Circuit of BC817 as a switching transistor

[sankavit]

I have a circuit wherein the supply is from a regulated 5V.

circuit is as in the attachment.

the mystery for me is how there is a voltage of 2.23V at the transistor collector, when the transistor is turned off? How would the circuit close? what am i missing out in my selection?

BMP image replaced with gif format which is smaller and can be viewed directly in browser, [alexan_e]

 

[keith1200rs]

I would guess you are pulling the transistor collector down towards ground with the internal resistance of the multimeter. Try connecting your multimeter between the collector and +5V and see what the voltage is.

Keith.

 

[WimRFP]

How much current do you supply to the base? Measure the voltage drop across the resistor that sets the base current. Maybe the base current is too low, you have just 47 Ohms in series with the LEDs.

You are sure you didn't change the emitter with the collector (as is has low hfe in that case).

 

[sankavit]

he Base has a 2.2K resistor. So, the working current is cut to it.
the collector was isolated from the circuit and found to have no voltage.
similarly, the output from the LED side was measured and found to have the same 2.4V.
I think it is somesort of a LED drop voltage that is visible at the other end. but am not sure of the logic.
can you throw some light on it?

 

[WimRFP]

When the LED's should light, how much voltage is across the 2.2k base resistance, then you know the base current? The base-emitter voltage should be around 0.7V.

It is normal that when there is no supply to the collector, the voltage across collector and emitter is small (<0.5V).

 

[keith1200rs]

I assume you didn't try my suggestion?

Keith.

 

[vimalkhanna]

There are two things which will clear the doubts.
Put a series 1N4148 with the 2.2K at base .No current shall leak thru .
Put a diode at collector of BC817 with cathode to collector .Does the 2.4VDC rise ?.
You shall have an answer to where your currents are flowing from the LEDs ..
Most probably your multimreter is drawing a few microamps which
causes the leakage current on the amber LEDs

 

[FvM]

I think it is somesort of a LED drop voltage

Yes, you have proven that the voltage drop of the LEDs is 1.3V each at a current of 0.24 uA (assuming 10 Mohm multimeter input resistance). This sounds reasonable, although you won't find a specification for ultralow currents in a LED datasheet. Forward voltage at mA operation currents will be around 1.5 to 2V.

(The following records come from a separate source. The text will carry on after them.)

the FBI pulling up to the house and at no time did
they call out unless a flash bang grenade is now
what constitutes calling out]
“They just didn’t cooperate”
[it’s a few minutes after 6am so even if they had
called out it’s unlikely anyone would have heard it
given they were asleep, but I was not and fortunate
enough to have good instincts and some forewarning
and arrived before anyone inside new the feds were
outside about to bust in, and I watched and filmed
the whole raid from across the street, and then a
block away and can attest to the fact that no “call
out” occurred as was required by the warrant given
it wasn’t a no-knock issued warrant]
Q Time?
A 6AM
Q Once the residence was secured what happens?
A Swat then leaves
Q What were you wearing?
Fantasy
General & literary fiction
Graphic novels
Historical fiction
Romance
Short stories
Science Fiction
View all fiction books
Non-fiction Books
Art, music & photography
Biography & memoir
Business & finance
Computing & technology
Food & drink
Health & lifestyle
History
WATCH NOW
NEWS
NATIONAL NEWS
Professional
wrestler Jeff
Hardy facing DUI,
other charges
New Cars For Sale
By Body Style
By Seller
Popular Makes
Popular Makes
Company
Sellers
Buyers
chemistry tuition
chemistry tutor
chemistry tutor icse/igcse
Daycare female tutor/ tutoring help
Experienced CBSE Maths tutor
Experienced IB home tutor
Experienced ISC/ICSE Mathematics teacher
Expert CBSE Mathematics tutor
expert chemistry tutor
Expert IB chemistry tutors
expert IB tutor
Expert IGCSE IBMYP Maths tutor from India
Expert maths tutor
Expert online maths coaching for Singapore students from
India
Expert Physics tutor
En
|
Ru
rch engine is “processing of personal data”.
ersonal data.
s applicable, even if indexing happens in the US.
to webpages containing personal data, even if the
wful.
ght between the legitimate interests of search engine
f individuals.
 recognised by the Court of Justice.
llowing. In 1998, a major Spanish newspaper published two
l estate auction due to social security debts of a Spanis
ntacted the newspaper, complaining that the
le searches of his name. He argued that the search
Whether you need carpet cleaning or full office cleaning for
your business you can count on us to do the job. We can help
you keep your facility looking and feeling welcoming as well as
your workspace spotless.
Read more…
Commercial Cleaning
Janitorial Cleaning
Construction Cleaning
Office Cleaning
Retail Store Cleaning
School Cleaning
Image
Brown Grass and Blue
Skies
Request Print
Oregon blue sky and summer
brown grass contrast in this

As Keith suggested, you'll see no voltage drop, if you measure the respective node voltage referred to +5V.

 

[emresel]

Hi;
I had seen similiar phenomenon with an IR led and a mosfet (instead of bjt), i was measuring via scope (not multimeter) at that time, i couldn't do any comment except that the leakeage current through the transistor which are around a few hundreds nAmps causing it...
Is it possible also because of leakeage curent? What you think friends?

Dear sankavit please do the Keith's suggested measurements and tell us. It will clear my mind also, i am wondering the result:roll:
Thanks

 

[FvM]

The effect hasn't to do with leakage as sankavit already reported, it's simple diode (LED) voltage drop. You don't need a measurement to clarify, just sketch the circuit and think.

 

[ALERTLINKS]

The effect hasn't to do with leakage as sankavit already reported, it's simple diode (LED) voltage drop. You don't need a measurement to clarify, just sketch the circuit and think.

I agree.This can be confirmed by reducing supply voltage to 3V.

Yes, you have proven that the voltage drop of the LEDs is 1.3V each at a current of 0.24 uA

I'm sure now it 'll be near zero. If it had been due to leakage it would be arround 1.3V.